• What the task asks: Verbatim transcription with images omitted: return the entries below in full.

• Source material:
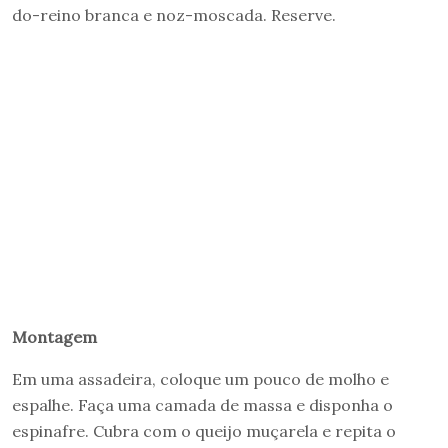
do-reino branca e noz-moscada. Reserve.
Montagem
Em uma assadeira, coloque um pouco de molho e
espalhe. Faça uma camada de massa e disponha o
espinafre. Cubra com o queijo muçarela e repita o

• Task response:
do-reino branca e noz-moscada. Reserve.
Montagem
Em uma assadeira, coloque um pouco de molho e
espalhe. Faça uma camada de massa e disponha o
espinafre. Cubra com o queijo muçarela e repita o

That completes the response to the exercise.